Home performance features, such as low operating costs, HVAC quality, and insulation, now collectively outrank cosmetic upgrades. In Pearl's framework, these features contribute to a home's Operations performance, reflecting how much the home costs to run and maintain day-to-day. (Pearl's Energy pillar covers generation and management systems like solar, battery storage, and smart devices.) This represents a meaningful shift: younger buyers are prioritizing home operating costs over aesthetics, likely driven by tighter budgets and an 11-year delay in entering homeownership.
The data above points to a practical question that buyers and homeowners increasingly face: if performance and operating costs matter this much, how do you actually evaluate them? Most listings highlight square footage and finishes, not insulation quality or HVAC age. And for sellers, there's a parallel challenge: how do you credibly communicate the investments you've made in your home's performance?
This is the gap that home performance data is starting to fill. The Pearl Home Performance Registry™ helps buyers and homeowners understand how a home performs by organizing what is already in the public record. Through the Registry, Pearl provides a Pearl Home Performance Snapshot for virtually any single-family home in the U.S.: a free, public preview of how the home performs– drawn from the same data lenders and insurers already rely on.

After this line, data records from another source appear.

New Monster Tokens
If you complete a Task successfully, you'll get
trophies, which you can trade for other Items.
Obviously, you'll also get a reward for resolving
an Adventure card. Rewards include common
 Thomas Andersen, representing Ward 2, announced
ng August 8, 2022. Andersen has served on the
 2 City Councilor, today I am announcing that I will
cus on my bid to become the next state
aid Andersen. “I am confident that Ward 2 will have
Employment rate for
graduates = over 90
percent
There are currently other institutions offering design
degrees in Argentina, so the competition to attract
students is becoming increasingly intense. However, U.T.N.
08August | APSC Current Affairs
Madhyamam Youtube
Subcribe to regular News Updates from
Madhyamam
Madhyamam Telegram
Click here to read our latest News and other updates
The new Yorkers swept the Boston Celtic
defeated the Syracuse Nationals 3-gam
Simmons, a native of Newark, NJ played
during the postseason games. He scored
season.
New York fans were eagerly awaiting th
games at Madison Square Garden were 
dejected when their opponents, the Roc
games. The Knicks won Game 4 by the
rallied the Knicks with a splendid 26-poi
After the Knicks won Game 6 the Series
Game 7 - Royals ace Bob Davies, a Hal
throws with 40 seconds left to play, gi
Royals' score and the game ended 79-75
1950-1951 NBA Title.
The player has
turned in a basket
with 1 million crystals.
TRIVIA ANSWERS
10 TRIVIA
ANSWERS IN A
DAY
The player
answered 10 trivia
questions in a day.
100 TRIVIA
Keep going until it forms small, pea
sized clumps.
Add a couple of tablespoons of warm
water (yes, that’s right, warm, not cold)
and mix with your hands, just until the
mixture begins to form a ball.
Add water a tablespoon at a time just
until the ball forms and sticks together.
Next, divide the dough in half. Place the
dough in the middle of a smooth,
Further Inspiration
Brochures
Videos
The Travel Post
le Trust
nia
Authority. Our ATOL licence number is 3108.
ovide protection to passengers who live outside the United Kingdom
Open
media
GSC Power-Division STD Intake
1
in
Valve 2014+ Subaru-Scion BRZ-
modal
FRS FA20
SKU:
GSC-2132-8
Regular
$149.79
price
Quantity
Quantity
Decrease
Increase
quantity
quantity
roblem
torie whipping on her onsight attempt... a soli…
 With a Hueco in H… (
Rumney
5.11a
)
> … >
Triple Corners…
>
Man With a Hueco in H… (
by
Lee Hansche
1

Pearl delivers even more when a homeowner claims their property and adds first-hand information about the home's performance features. This process evolves the initial Home Performance Snapshot into a more detailed performance profile, which can then yield a Pearl SCORE™. This rating provides a structured evaluation across five pillars: Safety, Comfort, Operations, Resilience, and Energy. For sellers, this proactively tells the home’s efficiency story, offering a transparent view of its operational value from the start. For buyers, it builds confidence by providing a verified framework for evaluating the home’s long-term performance.

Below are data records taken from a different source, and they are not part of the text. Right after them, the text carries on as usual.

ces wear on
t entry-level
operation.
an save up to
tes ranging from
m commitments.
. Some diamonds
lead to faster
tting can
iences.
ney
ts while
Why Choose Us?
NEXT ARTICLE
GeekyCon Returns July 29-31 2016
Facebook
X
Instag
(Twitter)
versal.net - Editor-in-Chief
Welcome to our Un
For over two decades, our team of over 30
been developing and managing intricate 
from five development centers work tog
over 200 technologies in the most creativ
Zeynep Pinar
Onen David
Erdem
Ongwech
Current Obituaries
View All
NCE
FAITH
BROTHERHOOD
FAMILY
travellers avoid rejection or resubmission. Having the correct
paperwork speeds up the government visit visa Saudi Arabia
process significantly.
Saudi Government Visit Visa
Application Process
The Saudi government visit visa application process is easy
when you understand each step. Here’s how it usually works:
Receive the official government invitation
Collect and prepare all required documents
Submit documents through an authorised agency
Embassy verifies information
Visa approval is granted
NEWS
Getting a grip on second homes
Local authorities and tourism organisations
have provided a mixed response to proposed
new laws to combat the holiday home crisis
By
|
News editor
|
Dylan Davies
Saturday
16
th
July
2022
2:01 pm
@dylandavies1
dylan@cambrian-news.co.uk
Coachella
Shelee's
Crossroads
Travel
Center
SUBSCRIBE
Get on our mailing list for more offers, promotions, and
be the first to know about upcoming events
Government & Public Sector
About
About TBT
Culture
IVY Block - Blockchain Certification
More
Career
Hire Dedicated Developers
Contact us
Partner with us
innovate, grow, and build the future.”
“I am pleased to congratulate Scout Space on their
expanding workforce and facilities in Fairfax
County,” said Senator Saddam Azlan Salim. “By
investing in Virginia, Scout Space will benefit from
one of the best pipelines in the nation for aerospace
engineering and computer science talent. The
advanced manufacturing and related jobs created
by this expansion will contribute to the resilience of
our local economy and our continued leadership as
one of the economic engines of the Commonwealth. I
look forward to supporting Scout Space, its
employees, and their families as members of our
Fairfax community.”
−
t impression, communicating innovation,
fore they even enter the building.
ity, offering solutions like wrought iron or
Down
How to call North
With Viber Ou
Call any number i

| Who | Key Concern | How Home Performance Data Helps |
|---|---|---|
| Younger First-Time Buyers (Under 40) | Avoiding unexpected costs and high utility bills on a tight budget. | A Pearl Snapshot gives first-time buyers an early look at factors that may affect the cost of running a home – using publicly available property and permit data.5 |
| Mid-Career Buyers (40–60) | Balancing a larger mortgage with long-term value and family comfort. | A Pearl SCORE™ rates a home's current performance across Safety, Comfort, Operations, Resilience, and Energy– giving buyers a structured way to evaluate what matters most to them.5 |
| Homeowners & Sellers | Presenting the home transparently and building buyer confidence. | Claiming a home and documenting its performance features gives sellers a credible, structured way to tell their home's performance story, highlighting strengths proactively rather than waiting for buyer questions.5 |
| Older / Downsizing Buyers (60+) | Finding a low-maintenance home with predictable costs for retirement. | Strong ratings in the Comfort and Operations pillars reflect a home that currently performs well on temperature consistency and day-to-day costs – two factors many downsizing buyers prioritize.5 |
The data reveals a clear trend: while the path to homeownership has shifted for younger generations, they are entering the market with a new set of priorities. Their focus on long-term value, low maintenance, and energy efficiency is reshaping how homes are bought and sold.
For buyers and homeowners alike, having access to transparent home performance data is becoming an increasingly valuable part of making confident, financially sound decisions about the largest investment most people will ever make.
Zillow. (2025). Zillow Group Report on Consumer Housing Trends.
National Association of Realtors®. (2025). Home Buyers and Sellers Generational Trends Report.
National Association of Home Builders. (2025). What Home Buyers Really Want.